#138 - X, anciennement Twitter, est-il en train de se déliter ?
De nouvelles données confortent l'hypothèse que les externalités de réseau sur lesquelles X est bâti sont en train de se déliter
Chère lectrice, cher lecteur,
Si vous êtes comme moi, la gestion catastrophique de X, anciennement Twitter, par Elon Musk commence sans doute à vous fatiguer. Néanmoins, cette (pénible) agitation présente pour le vulgarisateur de la science économique que je suis au moins un intérêt : elle me donne une occasion d'illustrer le concept d'externalités de réseau — et de documenter ce qu'il se passe lorsque les externalités de réseau se délitent.

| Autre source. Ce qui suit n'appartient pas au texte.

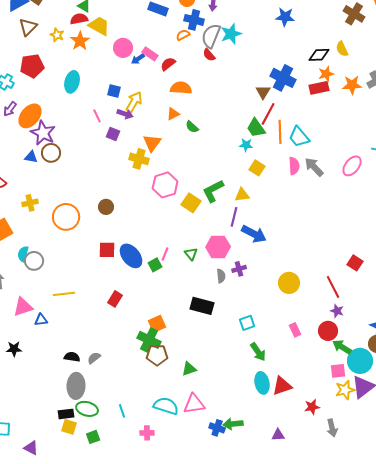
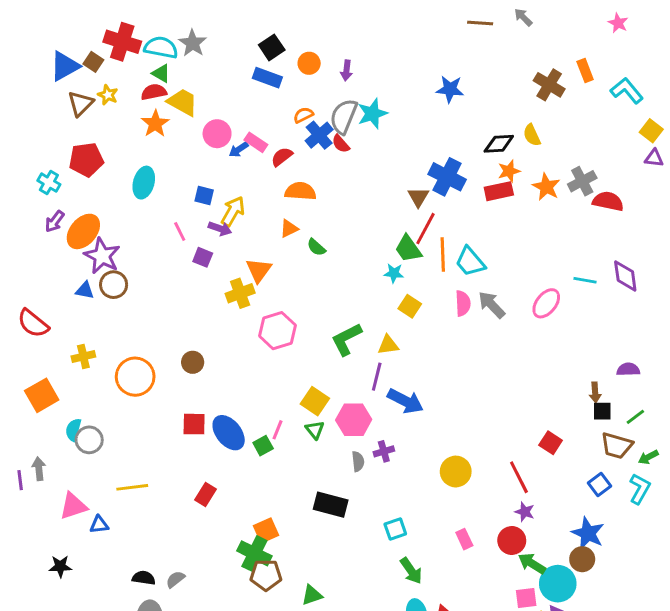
blue cross: (194, 20) -> (319, 135), moved, turned 36
yellow star: (57, 35) -> (108, 95), moved
orange star: (352, 85) -> (546, 187), turned 30
yellow cross: (139, 159) -> (240, 293), turned -36
yellow square: (191, 203) -> (315, 401), moved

Grâce à des données habituellement privées auxquelles j'ai récemment eu accès, je peux (modestement) contribuer au débat sur le possible délitement des externalités de réseau sur lesquelles X est bâti.
Pour rappel, les externalités de réseau émergent lorsque la valeur d'usage d'un réseau (par exemple, un réseau social) augmente avec le nombre d'utilisateurs : plus il y a de personnes qui utilisent le réseau, plus il est intéressant pour les autres personnes de l'utiliser également. Pour une définition complète, je vous renvoie à cet article du Wiki.
Lorsque les externalités de réseau se délitent, concrètement, cela signifie que le réseau perd des utilisateurs. Pire, le délitement des externalités de réseau peut dégénérer en un cercle vicieux, qu'il est généralement impossible d'enrayer : puisqu'il y a moins d'utilisateurs, la valeur d'usage pour les utilisateurs restant diminue, augmentant la probabilité qu'ils partent eux aussi. Myspace est un exemple de réseau social dont les externalités de réseau se sont délitées.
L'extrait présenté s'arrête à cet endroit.